A hedge fund has reported a Sharpe ratio of 2.5 for five consecutive years by systematically selling out-of-the-money put options (collecting premiums when markets are calm). Why might this Sharpe ratio be misleading?
AOptions strategies are exempt from CAPM analysis, making the Sharpe ratio inapplicable
BThe Sharpe ratio uses beta in the denominator, which options strategies artificially inflate
CThe strategy exhibits low measured volatility but carries large tail risk — rare catastrophic losses that don't appear in historical standard deviation until they occur
DA Sharpe ratio above 2.0 is mathematically impossible with normal return distributions
Selling options generates steady income with low observed volatility — until a crash materializes and the short puts are deeply in-the-money. The Sharpe ratio uses historical standard deviation (σ) in the denominator, which is low during calm periods. This inflates the ratio right up until a catastrophic loss event, which is precisely when the strategy's true risk reveals itself. This is a classic example of the Sharpe ratio's limitation: it implicitly assumes normally distributed returns and misses strategies with negative skewness and fat left tails. Option B is wrong — the Sharpe ratio uses σ, not beta.
Question 2 Multiple Choice
Two managers each run a sub-portfolio within a large diversified pension fund. Manager A: Sharpe ratio 0.6, Treynor ratio 0.10. Manager B: Sharpe ratio 0.9, Treynor ratio 0.06. Which manager added more value to the pension fund?
AManager B — a higher Sharpe ratio always indicates better risk-adjusted performance
BManager A — the Treynor ratio is the correct measure for sub-portfolios, and Manager A's is higher
CThey are equivalent — both ratios must agree for a valid comparison
DCannot determine without knowing their Jensen's alphas relative to the fund's benchmark
When a portfolio is one component of a larger diversified holding, idiosyncratic risk diversifies away in context. Only systematic risk (beta) matters for evaluating that sub-portfolio's contribution. The Treynor ratio uses beta in the denominator for exactly this reason. Manager A's higher Treynor ratio means they delivered more excess return per unit of systematic risk — the relevant measure. Manager B's higher Sharpe ratio reflects lower total volatility, but that idiosyncratic volatility is irrelevant when it's a sleeve within a diversified fund. Choosing the wrong measure leads to rewarding the wrong manager.
Question 3 True / False
A fund reporting positive Jensen's alpha relative to a CAPM benchmark has definitively demonstrated manager skill.
TTrue
FFalse
Answer: False
Positive CAPM alpha is necessary but not sufficient evidence of skill. It may instead reflect exposure to well-known priced factors — size (small-cap premium), value (HML), momentum, or profitability — that the one-factor CAPM benchmark doesn't capture. A strategy that simply buys small-cap value stocks would show positive CAPM alpha in many periods, but that alpha disappears when evaluated against a Fama-French multi-factor model. True alpha requires that excess returns persist after accounting for all known systematic risk factors, and even then, it could reflect luck over the evaluation period.
Question 4 True / False
The Treynor ratio is more appropriate than the Sharpe ratio for evaluating a sub-portfolio within a larger diversified fund, because only systematic risk (beta) is relevant in that context.
TTrue
FFalse
Answer: True
This is the key contextual principle for choosing between these measures. The Sharpe ratio is appropriate when the portfolio in question represents the investor's entire wealth — there is no larger portfolio to absorb its idiosyncratic risk. When the portfolio is a sleeve within a larger diversified fund, the fund-level diversification eliminates idiosyncratic volatility, leaving only systematic risk as the relevant cost. The Treynor ratio correctly charges only for that remaining systematic risk. Using Sharpe in this context penalizes managers whose portfolios happen to be more volatile even if that volatility adds no systematic risk.
Question 5 Short Answer
Why might a fund that shows positive Jensen's alpha versus a simple market-beta benchmark show zero or negative alpha when evaluated against a Fama-French multi-factor model?

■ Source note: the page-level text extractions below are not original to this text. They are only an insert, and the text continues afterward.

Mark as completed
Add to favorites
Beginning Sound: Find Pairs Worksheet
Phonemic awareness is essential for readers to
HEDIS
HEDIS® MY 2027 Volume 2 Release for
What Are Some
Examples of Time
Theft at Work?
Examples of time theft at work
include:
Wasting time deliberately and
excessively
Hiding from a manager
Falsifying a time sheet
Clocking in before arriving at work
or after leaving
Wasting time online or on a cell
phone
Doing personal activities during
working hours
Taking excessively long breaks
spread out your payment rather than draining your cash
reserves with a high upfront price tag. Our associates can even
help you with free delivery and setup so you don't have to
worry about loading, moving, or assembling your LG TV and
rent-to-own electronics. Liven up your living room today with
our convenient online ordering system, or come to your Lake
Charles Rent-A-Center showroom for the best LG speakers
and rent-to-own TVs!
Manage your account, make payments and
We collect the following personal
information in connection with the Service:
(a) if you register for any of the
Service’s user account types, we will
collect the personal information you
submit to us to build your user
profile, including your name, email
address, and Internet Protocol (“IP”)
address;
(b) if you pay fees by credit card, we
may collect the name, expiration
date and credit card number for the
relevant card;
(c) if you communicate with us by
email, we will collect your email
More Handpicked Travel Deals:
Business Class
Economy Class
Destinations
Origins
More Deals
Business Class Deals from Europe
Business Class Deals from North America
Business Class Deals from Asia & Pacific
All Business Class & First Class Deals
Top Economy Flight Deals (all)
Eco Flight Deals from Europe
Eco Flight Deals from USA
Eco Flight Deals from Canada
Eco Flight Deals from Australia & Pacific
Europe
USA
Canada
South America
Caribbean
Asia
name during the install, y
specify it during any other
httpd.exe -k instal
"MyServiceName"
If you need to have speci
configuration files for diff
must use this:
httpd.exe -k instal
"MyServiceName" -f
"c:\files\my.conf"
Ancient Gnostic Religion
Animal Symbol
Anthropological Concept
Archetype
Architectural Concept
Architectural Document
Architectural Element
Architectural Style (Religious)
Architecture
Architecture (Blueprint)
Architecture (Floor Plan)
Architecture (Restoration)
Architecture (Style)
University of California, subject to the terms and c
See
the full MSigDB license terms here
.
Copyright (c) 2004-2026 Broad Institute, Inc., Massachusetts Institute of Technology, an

Think about your answer, then reveal below.
Model answer: CAPM uses only market beta to predict expected return. If the fund loads heavily on known priced factors — small-cap stocks (size premium), cheap stocks (value premium), or past winners (momentum premium) — those factor exposures generate returns that CAPM incorrectly attributes to skill. When the Fama-French model explicitly controls for size, value, and momentum factors, those returns are correctly identified as compensation for systematic factor risk, not alpha. Only the residual return unexplained by all known factors counts as true alpha.

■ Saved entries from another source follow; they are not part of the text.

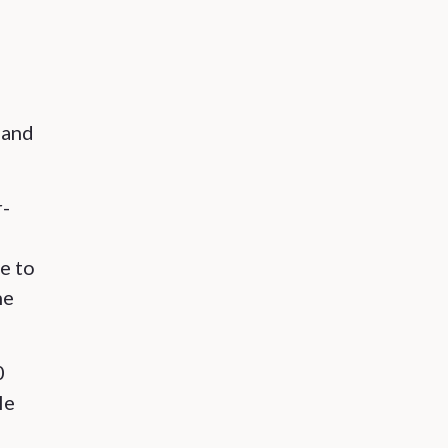
 and
r-
e to
ne
0
le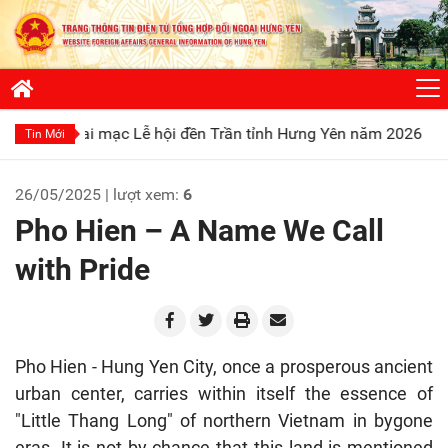
ạc Lễ hội đền Trần tỉnh Hưng Yên năm 2026
Phát huy truyề
Tin Mới
26/05/2025 | lượt xem:
6
Pho Hien – A Name We Call
with Pride
Pho Hien - Hung Yen City, once a prosperous ancient
urban center, carries within itself the essence of
"Little Thang Long" of northern Vietnam in bygone
eras. It is not by chance that this land is mentioned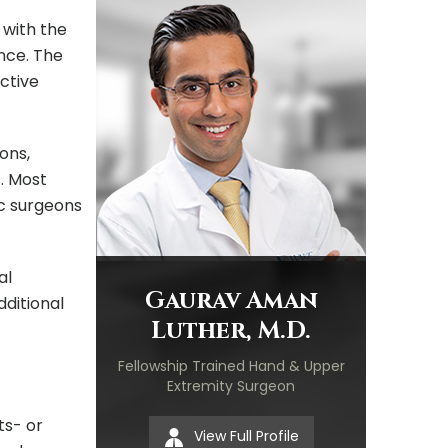
 with the
nce. The
ective
ons,
s. Most
ic surgeons
al
Gaurav Aman
ditional
Luther, M.D.
Fellowship Trained Hand & Upper
Extremity Surgeon
ts- or
View Full Profile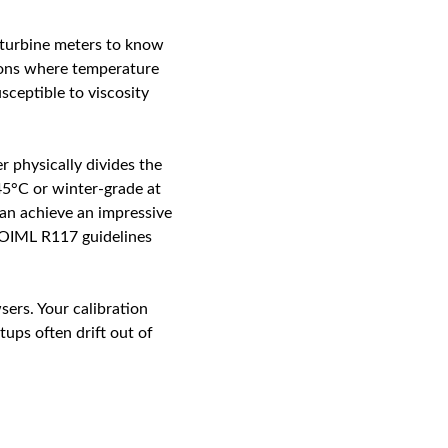
c turbine meters to know
tions where temperature
usceptible to viscosity
r physically divides the
45°C or winter-grade at
an achieve an impressive
f OIML R117 guidelines
sers. Your calibration
ups often drift out of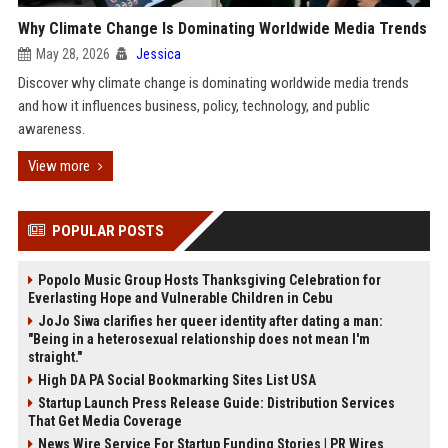
Why Climate Change Is Dominating Worldwide Media Trends
May 28, 2026
Jessica
Discover why climate change is dominating worldwide media trends
and how it influences business, policy, technology, and public
awareness.
View more
POPULAR POSTS
Popolo Music Group Hosts Thanksgiving Celebration for
Everlasting Hope and Vulnerable Children in Cebu
JoJo Siwa clarifies her queer identity after dating a man:
"Being in a heterosexual relationship does not mean I'm
straight."
High DA PA Social Bookmarking Sites List USA
Startup Launch Press Release Guide: Distribution Services
That Get Media Coverage
News Wire Service For Startup Funding Stories | PR Wires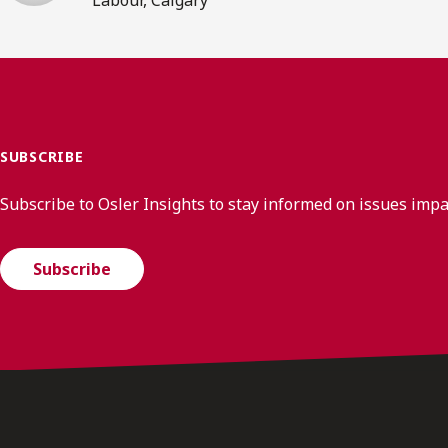
SUBSCRIBE
Subscribe to Osler Insights to stay informed on issues imp
Subscribe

This is why professional performance attribution increasingly decomposes returns into factor exposures versus residual alpha. The practical implication is that apparent alpha against a simple benchmark invites the question: 'What systematic risk is this strategy exposed to that my benchmark doesn't capture?' If the answer is 'exposure to size and value,' the manager hasn't generated alpha — they've constructed a factor portfolio without disclosing it as such.